Pharama analyst, Anmol Ganjoo beleives that acceptence of this felony charges will not only be sentiment negative for Ranbaxy but it will hit their brand name too.
Acceptance of felony charges will make it tougher for pharma major Ranbaxy Laboratories to revive their already struggling US business, pharama analyst, Anmol Ganjoo, Antique Stock Broking said.
Ranbaxy has agreed to pay USD 500 million as settlement against the felony charges related to drug safety. Out of the USD 500 million, it will pay USD 150 million as criminal fine and forfeiture and USD 350 million to settle civil claims.
"It will be a sentiment negative for Ranbaxy. The new management has been able to mend relations with US FDA, which the erstwhile management had not taken care to preserve, he added.
Below is the verbatim transcript of his interview on CNBC-TV18
Q: What have you made of the fact that Ranbaxy has chosen to plead guilty to the felony charges and has had to pay a USD 500 million claim?
A: If you look at the exact financial impact of the charge, it is something which was already provided for in December 2011.
However, the language and the specifics will not be good for Ranbaxy; primarily on two accounts, one because of fact that Ranbaxy has pleaded guilty and second, now that the felony charges have been accepted, it makes the task of reviving an already struggling US business even tougher for Ranbaxy.

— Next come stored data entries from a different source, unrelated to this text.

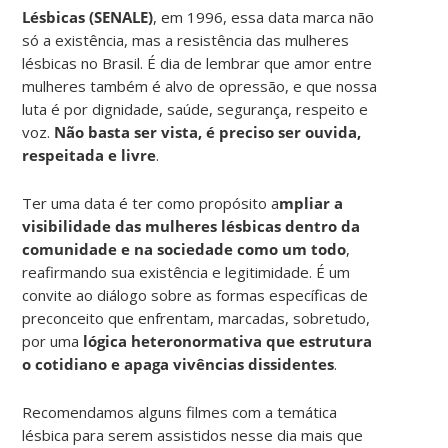
Lésbicas (SENALE)
, em 1996, essa data marca não
só a existência, mas a resistência das mulheres
lésbicas no Brasil. É dia de lembrar que amor entre
mulheres também é alvo de opressão, e que nossa
luta é por dignidade, saúde, segurança, respeito e
voz.
Não basta ser vista, é preciso ser ouvida,
respeitada e livre
.
Ter uma data é ter como propósito a
mpliar a
visibilidade das mulheres lésbicas dentro da
comunidade e na sociedade como um todo
,
reafirmando sua existência e legitimidade. É um
convite ao diálogo sobre as formas específicas de
preconceito que enfrentam, marcadas, sobretudo,
por uma
lógica heteronormativa que estrutura
o cotidiano e apaga vivências dissidentes
.
Recomendamos alguns filmes com a temática
lésbica para serem assistidos nesse dia mais que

There will be a brand hit as far as the US market is concerned. In case of Ranbaxy, we have seen that typically, there are spillovers in other markets as well. So, while the financial impact was already provided for and does not come as a surprise from a perception standpoint but this is one more hit as far as Ranbaxy’s US business case is concerned.
Q: Because of an award to a whistleblower are your concerns more to do with corporate governance at Ranbaxy or are they to do with an already strained relationship with the US Food and Drugs Administration (USFDA) which might get worse after this development?
A: One has to remember that corporate governance does come into sharp focus as a consequence of that. It obviously does not speak very highly of the processes that were followed by Ranbaxy. However, a lot of water has flowed since then and the management in charge is not the same. So, there has been some change of sentiment and relationship as far as USFDA and Ranbaxy is concerned.
The new management has been working harder and has been able to mend a lot of bridges, which the erstwhile management had obviously not taken care to preserve. However, the fact remains that now we are in the middle of remediation and corrective processes, historically there is, which the then management has a lot to answer for.